Michelle did indeed give the money away. But the total donated wasn't $1,000, it was $30,000.
When she returned home to San Jose, she called her friends, who called their friends, who called their friends, who then approached Ikea, Orchard Supply Hardware, Beverly’s Fabric and Crafts, Mancini’s Sleepworld, and Westfield Valley Fair.
This past weekend, having already raised $15,000, Ms. Hall attended a charitable fundraiser in San Francisco. When the host Don Bleu told the crowd of her initiative, the guests dug into their pockets and contributed $14,000.
Total funds raised and, in turn, contributed to charitable causes during one week?
I do not know Ms. Hall, nor have I spoken with her, but I think her story illustrates quite nicely the mechanics of the Intellectual Immigration Fund, as well as the importance of systergy.

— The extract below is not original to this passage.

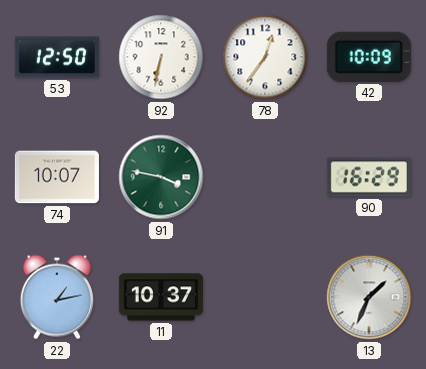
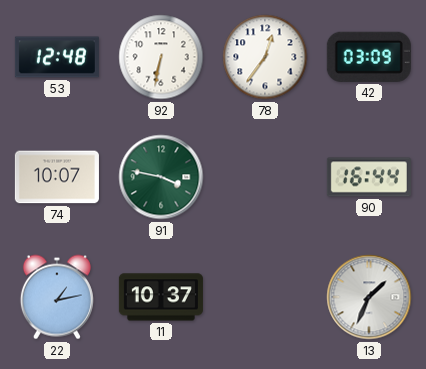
53: 12:50 -> 12:48
42: 10:09 -> 03:09
90: 16:29 -> 16:44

Intellectual Immigration Fund, n. Women borrow and repay loans of intellectual capital in the form of mentoring, allowing them to emigrate from one level of knowledge to another.
Systergy, n. An organization of women, who by daring and dreaming together, will make synergistic contributions to their own lives and the world.
Let’s suppose that Ms. Hall had dreamed of contributing to her community in a more meaningful way. She was already involved in one charitable organization, but she wanted to do more. So she went to the Intellectual Immigration Fund and said, “I want to make a more meaningful contribution to the community. Can you brainstorm with me on how to do this? And help me find a mentor who can teach me about charitable giving?”
Ms. Hall’s case is unique in that she had $1,000 of seed money -- and the Oprah brand that she could leverage. What isn’t, and doesn’t have to be unique, is that she was so committed to growing this $1,000 exponentially within a very specific timeframe, she was willing to draw upon the support and encouragement of others (a sisterhood – with kudos to Don Bleu), which helped her increase that original grant thirty-fold.
Having now drawn on intellectual capital, and with systergy to power her efforts, Michelle is now in a position to contribute to the community in a far more meaningful way than she has in the past. She can also become a resource for other women who want to contribute to the community through fundraising, thus recycling the intellectual capital back into the Intellectual Immigration Fund.
Many small people in many small places doing many small things can alter the face of the earth. Anonymous
Michelle Hall – you’ve altered the face of my hometown.